_Provided records:_
==========
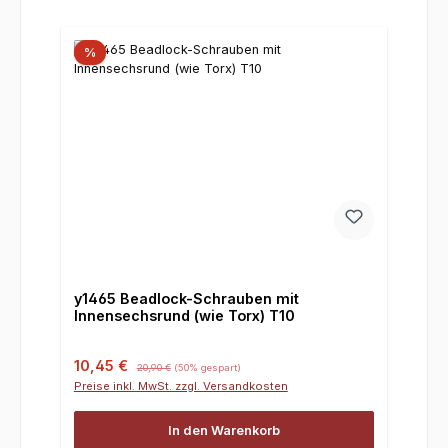
%
y1465 Beadlock-Schrauben mit
Innensechsrund (wie Torx) T10
Verkaufspreis:
Regulärer Preis:
10,45 €
20,90 €
(50% gespart)
Preise inkl. MwSt. zzgl. Versandkosten
In den Warenkorb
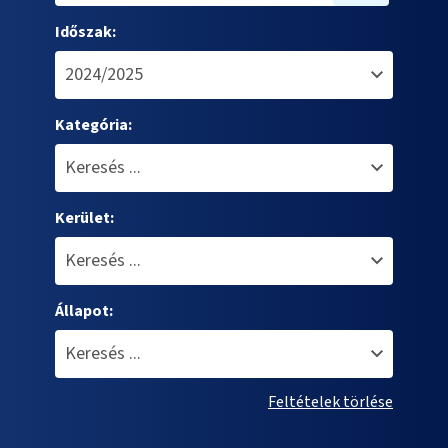
Időszak:
Kategória:
Kerület:
Állapot:
Feltételek törlése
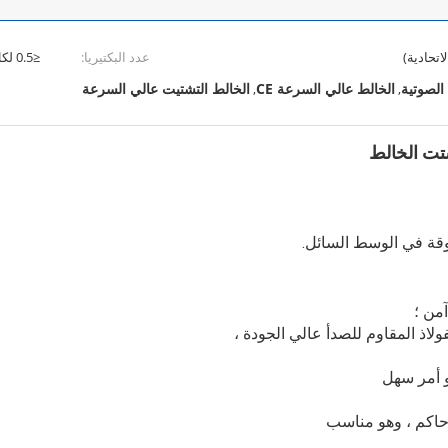
عدد البكتيريا:
≤0.5 لكل إناء. ساعة (إناء 90 ملم)
الخالط عالي السرعة CE
الخالط التشتيت عالي السرعة
,
,
حوقة في الوسط السائل.
من ؛
اذ المقاوم للصدأ عالي الجودة ،
 أمر سهل
حاكم ، وهو مناسب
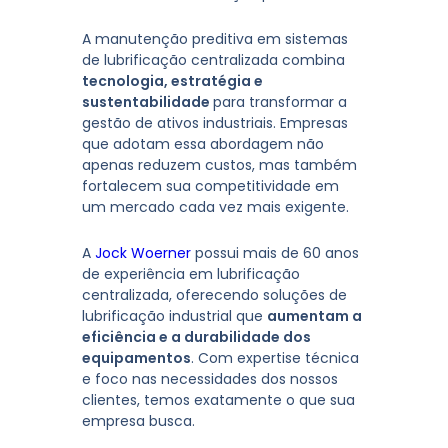
A manutenção preditiva em sistemas
de lubrificação centralizada combina
tecnologia, estratégia e
sustentabilidade
para transformar a
gestão de ativos industriais. Empresas
que adotam essa abordagem não
apenas reduzem custos, mas também
fortalecem sua competitividade em
um mercado cada vez mais exigente.
A
Jock Woerner
possui mais de 60 anos
de experiência em lubrificação
centralizada, oferecendo soluções de
lubrificação industrial que
aumentam a
eficiência e a durabilidade dos
equipamentos
. Com expertise técnica
e foco nas necessidades dos nossos
clientes, temos exatamente o que sua
empresa busca.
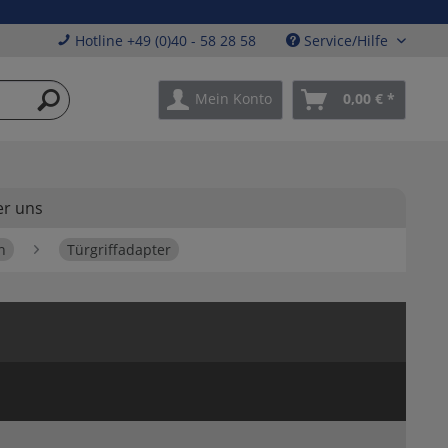
Hotline +49 (0)40 - 58 28 58
Service/Hilfe
Mein Konto
0,00 € *
r uns
n
Türgriffadapter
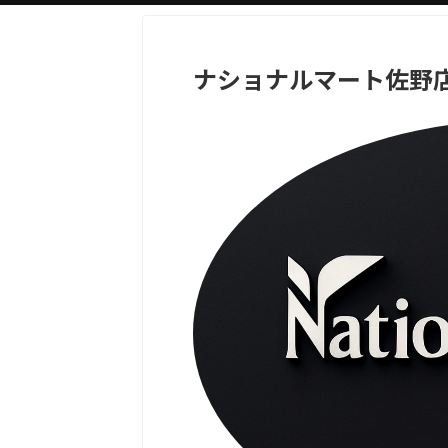
ナショナルマート佐野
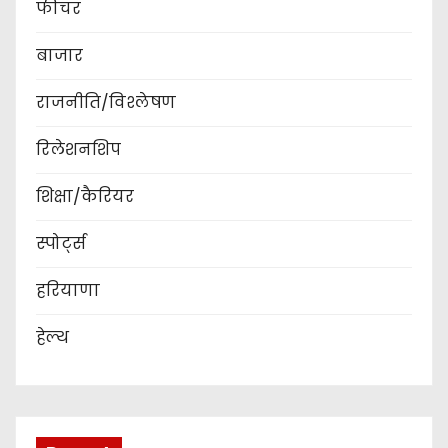
फीचर
बाजार
राजनीति/विश्लेषण
रिलेशनशिप
शिक्षा/कैरियर
स्पोर्ट्स
हरियाणा
हेल्थ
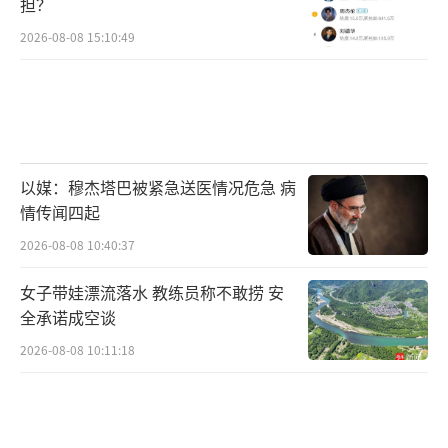
担？
2026-08-08 15:10:49
以媒：穆杰塔巴被紧急送医情况危急 病
情传闻四起
2026-08-08 10:40:37
女子带娃漂流落水 教练员称不敢捞 安
全承诺成空谈
2026-08-08 10:11:18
==========
_What to do:_
Transcribe the span of lines that runs from the line with "gestão de ativos industriais. Empresas" to the end of the data, both ends included, exactly, with nothing else and no pictures.

_Solution to this task:_
gestão de ativos industriais. Empresas
que adotam essa abordagem não
apenas reduzem custos, mas também
fortalecem sua competitividade em
um mercado cada vez mais exigente.
A
Jock Woerner
possui mais de 60 anos
de experiência em lubrificação
centralizada, oferecendo soluções de
lubrificação industrial que
aumentam a
eficiência e a durabilidade dos
equipamentos
. Com expertise técnica
e foco nas necessidades dos nossos
clientes, temos exatamente o que sua
empresa busca.
Hotline +49 (0)40 - 58 28 58
Service/Hilfe
Mein Konto
0,00 € *
r uns
n
Türgriffadapter
ナショナルマート佐野
फीचर
बाजार
राजनीति/विश्लेषण
रिलेशनशिप
शिक्षा/कैरियर
स्पोर्ट्स
हरियाणा
हेल्थ
担？
2026-08-08 15:10:49
以媒：穆杰塔巴被紧急送医情况危急 病
情传闻四起
2026-08-08 10:40:37
女子带娃漂流落水 教练员称不敢捞 安
全承诺成空谈
2026-08-08 10:11:18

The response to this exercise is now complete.